A higher-order error estimation framework for finite-volume CFD
Introduction
In recent years, computational fluid dynamics (CFD) has been extensively employed in the design of aerospace vehicles. This increased reliance upon CFD necessitates the development of accurate and robust error estimation techniques to avoid making decisions based on inaccurate information. The dominant errors in any given CFD simulation are typically modeling errors and numerical errors, with the latter being the focus of this paper. Numerical errors are generated through a variety of mechanisms including finite-precision arithmetic, incomplete convergence of iterative procedures, and discretization of the governing equations. With advances in numerical algorithms and modern computing architectures, the errors associated with discretization, or discretization errors, are often the primary source of numerical errors.
Discretization error can be difficult to quantify as the generation, transport, and diffusion of these errors is a highly nonlinear function of the mesh and flow solution. Historically, discretization error has been estimated using Richardson extrapolation [1] which establishes an estimate using discrete solutions from multiple systematically-refined grid levels. Roache's grid convergence index (GCI) [2] can then be used in conjunction with Richardson extrapolation to establish an uncertainty bound about a given discrete solution. While Richardson extrapolation and GCI are non-intrusive to existing flow solvers and can easily be performed as post-processing steps, they are often not practical for large problems as meshing and solving on a family of grids can be computationally expensive. Also, asymptotic grid convergence for all grid levels is necessary to obtain an accurate error estimate. This requirement can be challenging to meet especially for complex flow fields [3], [4]. Another method known as defect correction [5], [6], [7], [8], [9] can provide an error estimate by re-solving the governing equations with a truncation error estimate added as a source term. In this way, the discrete solution is driven toward the exact solution to the PDEs. The difference between discrete solutions can then be used as an error estimate. Although defect correction is generally less expensive than Richardson extrapolation, a significant computational cost is incurred from the need to re-solve the original nonlinear problem, albeit with a better initial guess. More recently, advancements have been made with the introduction of adjoint methods [10], [11], [12], [13], [14] and error transport equation (ETE) methods [15], [16], [17]. Adjoint methods provide an error estimate and adaptation indicator for any output functional of interest. However, adjoint methods can be prohibitively expensive when multiple functionals are required, since an adjoint solution must be obtained for each functional of interest. Adjoint methods also do not provide local discretization error estimates. ETE methods, on the other hand, can simultaneously provide local discretization error estimates and error estimates for multiple functionals due to an equivalency that exists between adjoint methods and ETE methods [18], [19].

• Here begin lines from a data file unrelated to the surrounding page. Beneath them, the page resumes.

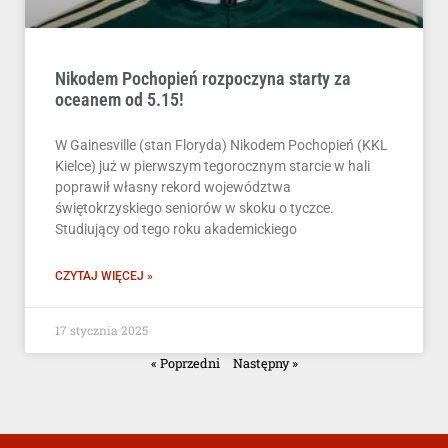
Nikodem Pochopień rozpoczyna starty za
oceanem od 5.15!
W Gainesville (stan Floryda) Nikodem Pochopień (KKL
Kielce) już w pierwszym tegorocznym starcie w hali
poprawił własny rekord województwa
świętokrzyskiego seniorów w skoku o tyczce.
Studiujący od tego roku akademickiego
CZYTAJ WIĘCEJ »
17 stycznia 2025
« Poprzedni
Następny »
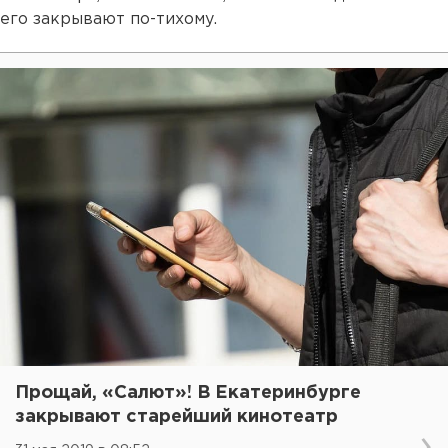
его закрывают по-тихому.
Прощай, «Салют»! В Екатеринбурге
закрывают старейший кинотеатр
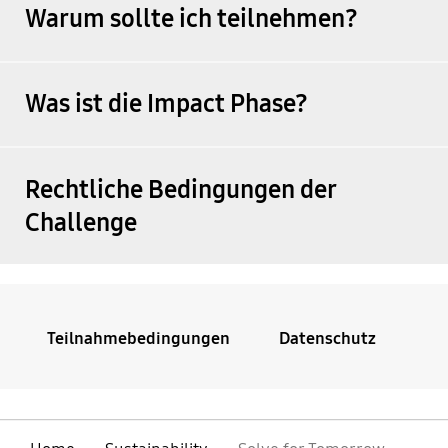
Warum sollte ich teilnehmen?
Was ist die Impact Phase?
Rechtliche Bedingungen der
Challenge
Teilnahmebedingungen
Datenschutz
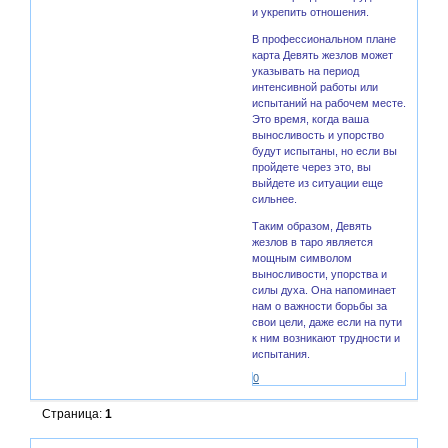
и укрепить отношения.
В профессиональном плане
карта Девять жезлов может
указывать на период
интенсивной работы или
испытаний на рабочем месте.
Это время, когда ваша
выносливость и упорство
будут испытаны, но если вы
пройдете через это, вы
выйдете из ситуации еще
сильнее.
Таким образом, Девять
жезлов в таро является
мощным символом
выносливости, упорства и
силы духа. Она напоминает
нам о важности борьбы за
свои цели, даже если на пути
к ним возникают трудности и
испытания.
0
Страница:
1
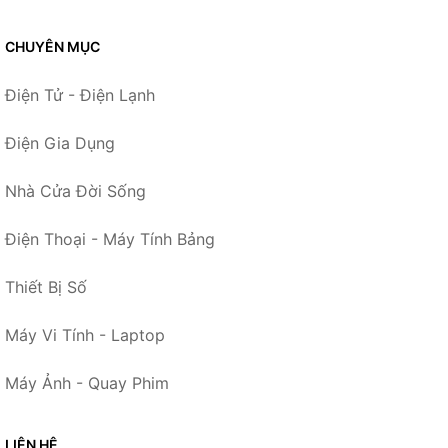
CHUYÊN MỤC
Điện Tử - Điện Lạnh
Điện Gia Dụng
Nhà Cửa Đời Sống
Điện Thoại - Máy Tính Bảng
Thiết Bị Số
Máy Vi Tính - Laptop
Máy Ảnh - Quay Phim
LIÊN HỆ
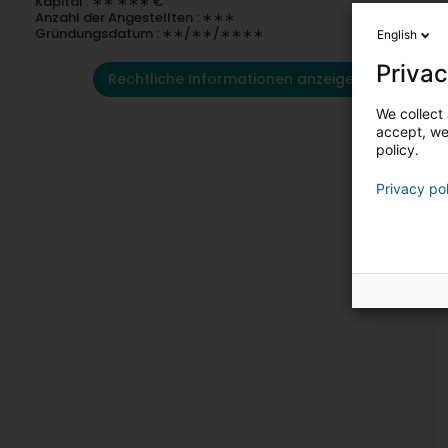
Kapital : ∗∗ ∗∗∗ €
Anzahl der Angestellten : ∗∗∗
Gründungsdatum : ∗∗/∗∗/∗∗∗∗
English
Privac
Rechtliche Informationen anzeigen
We collect 
accept, we'
policy.
Privacy po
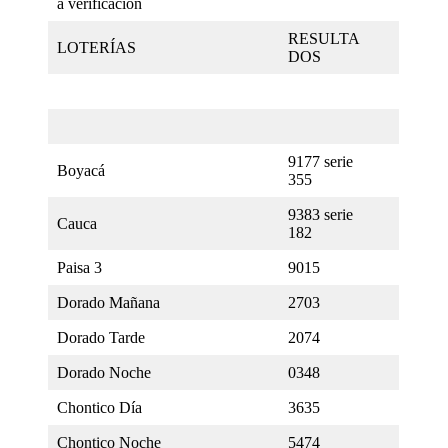
a verificación
RESULTA
LOTERÍAS
DOS
9177 serie
Boyacá
355
9383 serie
Cauca
182
Paisa 3
9015
Dorado Mañana
2703
Dorado Tarde
2074
Dorado Noche
0348
Chontico Día
3635
Chontico Noche
5474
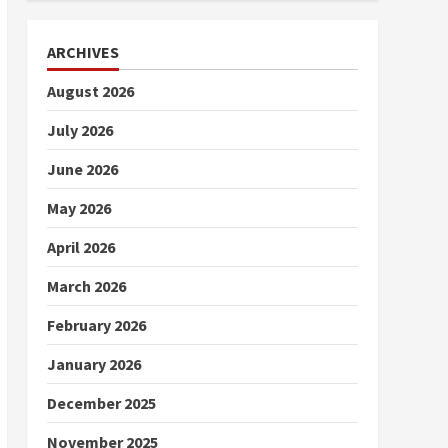
ARCHIVES
August 2026
July 2026
June 2026
May 2026
April 2026
March 2026
February 2026
January 2026
December 2025
November 2025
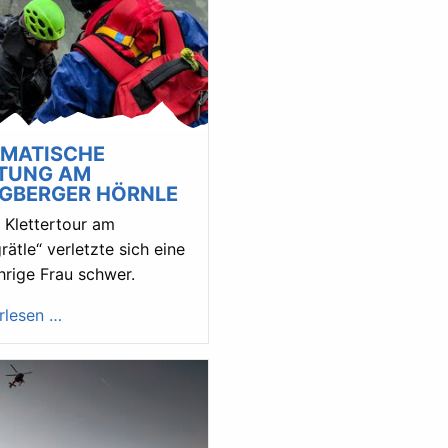
MATISCHE
TUNG AM
GBERGER HÖRNLE
r Klettertour am
rätle“ verletzte sich eine
hrige Frau schwer.
rlesen …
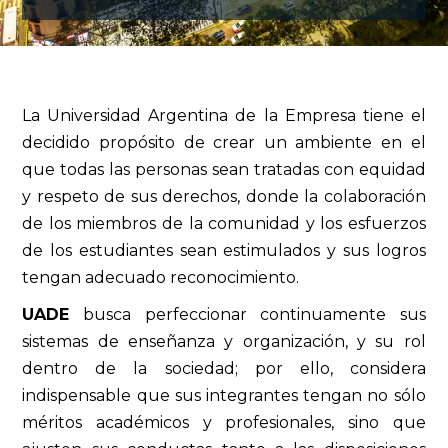
La Universidad Argentina de la Empresa tiene el
decidido propósito de crear un ambiente en el
que todas las personas sean tratadas con equidad
y respeto de sus derechos, donde la colaboración
de los miembros de la comunidad y los esfuerzos
de los estudiantes sean estimulados y sus logros
tengan adecuado reconocimiento.
UADE
busca perfeccionar continuamente sus
sistemas de enseñanza y organización, y su rol
dentro de la sociedad; por ello, considera
indispensable que sus integrantes tengan no sólo
méritos académicos y profesionales, sino que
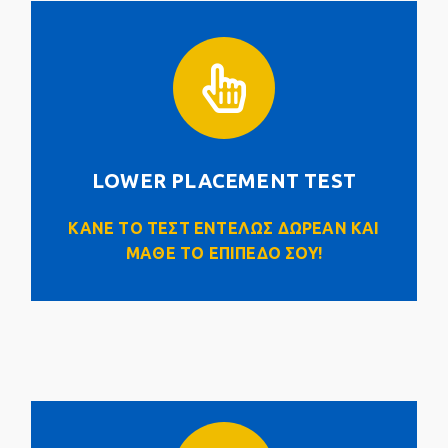
LOWER PLACEMENT TEST
Click Here
LOWER PLACEMENT TEST
ΚΑΝΕ ΤΟ ΤΕΣΤ ΕΝΤΕΛΩΣ ΔΩΡΕΑΝ ΚΑΙ
ΜΑΘΕ ΤΟ ΕΠΙΠΕΔΟ ΣΟΥ!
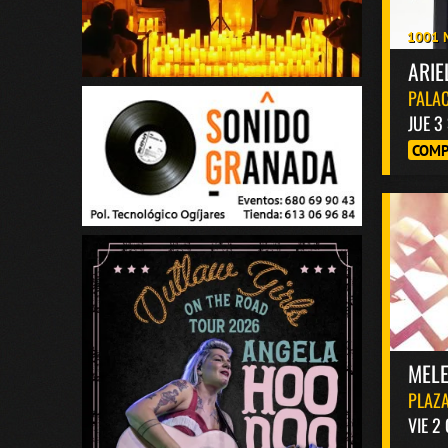
1001 
ARIE
PALAC
JUE 3
COMP
MELE
PLAZA
VIE 2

The vast majority of error estimation techniques currently available require an accurate estimate of truncation error. Truncation error, which is defined as the difference between the continuous and discrete governing equations, acts as the source term for the generation, transport, and diffusion of discretization errors. Common truncation error estimation methods include traditional analysis via operator expansion [15] (i.e., the modified equation approach), embedded grid methods [20], higher-order discrete residual methods [21], and continuous residual methods [22]. Once an accurate truncation error estimate has been computed, functional errors and discretization errors may be estimated. Under certain conditions, error estimates can be obtained which converge to the true error at a faster rate than the primal order of accuracy. This has been exploited within the adjoint community for functional error estimation [12], [23]. Within the ETE community, Hay and Visonneau [24] as well as Banks et al. [25] observed higher-order (i.e., greater than second-order accurate) error estimates for the continuous implementation of the ETE. Similarly, Yan and Ollivier-Gooch [26], [27] obtained higher-order error estimates using the discrete ETE on unstructured grids, albeit with a higher-order discretization of the ETE.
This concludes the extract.